Bisnis.com, JAKARTA – Negara-negara di Asia Tenggara termasuk Indonesia dinilai sangat keluar jalur dalam berinvestasi di sektor ramah lingkungan untuk mengurangi emisi. Untuk itu dibutuhkan kebijakan dan mekanisme keuangan yang baru untuk menjembatani negara-negara di Asia Tenggara tersebut.
Seperti dikutip dari Reuters, Senin (15/4/2024), Bain & Company dalam riset terbarunya yang disusun bersama GenZero, Standard Chartered Bank dan Temasek menyebutkan, konsumsi energi di wilayah ini diperkirakan tumbuh sebesar 40% pada dekade ini.
Selain itu, emisi karbon dioksida akibat pemanasan iklim masih terus meningkat, dan wilayah ini masih bergantung pada bahan bakar fosil.
Meskipun investasi ramah lingkungan tumbuh sebesar 20% tahun lalu, jumlah tersebut masih jauh dari kebutuhan sebesar US$1,5 triliun pada dekade ini. Semetara itu, emisi di 10 negara di Asia Tenggara dapat melampaui janji mereka pada tahun 2030 sebesar 32% jika mereka terus melanjutkan tren yang ada saat ini.
“Kami percaya bahwa percepatan upaya yang dilakukan oleh negara, perusahaan, dan investor sangat penting karena Asia Tenggara masih berada di luar jalur,” kata Kimberly Tan, Direktur Pelaksana GenZero, seperti dikutip dari Reuters.
Energi ramah lingkungan hanya menyumbang 10% dari total pasokan, dan subsidi bahan bakar fosil lima kali lebih tinggi dibandingkan investasi energi terbarukan. Biaya modal yang tinggi, serta peraturan jaringan listrik dan tarif yang tidak menentu, juga mempersulit pendanaan proyek energi terbarukan.
Baca Juga
Laporan tersebut menyatakan bahwa 60% pembangkit listrik tenaga batu bara di Asia Tenggara relatif baru, yang berarti bahwa pembangkit tersebut masih terikat dengan perjanjian pembelian jangka panjang dan komitmen pengembalian investasi. Alhasil, kondisi itu menjadikan pembangkit tersebut jauh lebih sulit untuk ditutup.

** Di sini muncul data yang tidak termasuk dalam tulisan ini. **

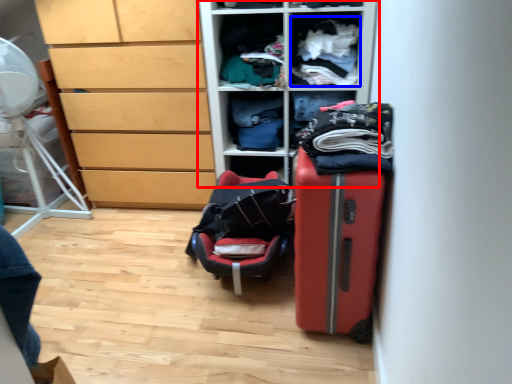 Question: Which of the following is the closest to the observer, furniture (highlighted by a red box) or clothing (highlighted by a blue box)?

Choices:
 (A) furniture
 (B) clothing

Answer: (A) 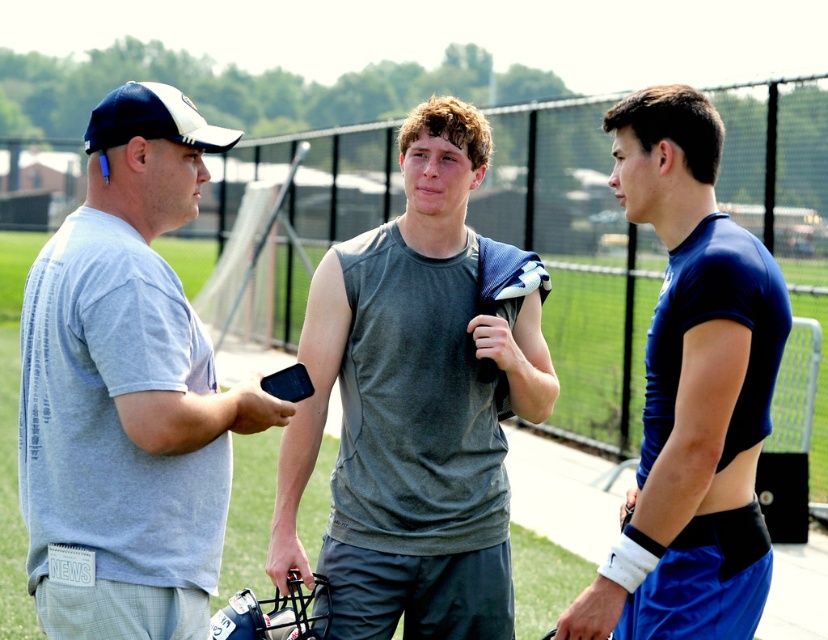 Is gray matte tank top at center bigger than blue matte shirt at center?

Indeed, gray matte tank top at center has a larger size compared to blue matte shirt at center.

Who is lower down, gray matte tank top at center or blue matte shirt at center?

gray matte tank top at center is lower down.

Which is in front, point (474, 237) or point (697, 323)?

Point (697, 323)

Locate an element on the screen. gray matte tank top at center is located at coordinates (414, 406).

Can you confirm if gray cotton t-shirt at left is positioned to the right of blue matte shirt at center?

In fact, gray cotton t-shirt at left is to the left of blue matte shirt at center.

What are the coordinates of `gray cotton t-shirt at left` in the screenshot? It's located at (128, 392).

The image size is (828, 640). What do you see at coordinates (128, 392) in the screenshot?
I see `gray cotton t-shirt at left` at bounding box center [128, 392].

Identify the location of gray cotton t-shirt at left. (128, 392).

Between point (696, 253) and point (123, 88), which one is positioned behind?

“Ada lebih dari US$1 triliun modal yang belum kembali di pembangkit listrik tenaga batu bara yang masih muda dan hal ini sebagian besar terjadi di Asia,” kata Tim Gould, Kepala Ekonom Energi di International Energy Agency (IEA).
Sementara itu, hanya empat dari 10 negara di kawasan ini yakni Indonesia, Malaysia, Singapura dan Vietnam, yang telah mencapai kemajuan dalam menentukan harga karbon.
Laporan tersebut menyerukan lebih banyak kebijakan dan insentif, kerja sama regional yang lebih besar, dan fokus berkelanjutan pada teknologi yang sudah dapat diterapkan.
“Kabar baiknya adalah Asia Tenggara masih sangat awal dalam perjalanan dekarbonisasi, sehingga mereka mendapat manfaat dari banyaknya upaya untuk mengurangi emisi saat ini,” kata Tan.
Laporan tersebut mengidentifikasi 13 “ide yang dapat diinvestasikan” yang dapat menghasilkan pendapatan sebesar US$150 miliar pada tahun 2030, termasuk pertanian berkelanjutan dan pembangkit listrik energi terbarukan berskala utilitas.
Menurut laporan yang dirilis pada April oleh Dewan Pembangunan Ekonomi Singapura dan konsultan McKinsey Asia Tenggara, Asia Tenggara adalah wilayah dengan kinerja terburuk kedua dalam hal investasi energi terbarukan, setelah Afrika Sub-Sahara.
Laporan tersebut mengatakan instalasi tenaga surya tahunan perlu ditingkatkan dari tingkat saat ini sebesar 5 gigawatt menjadi 35 GW selama periode 2030-2050 jika janji net-zero regional ingin dipenuhi.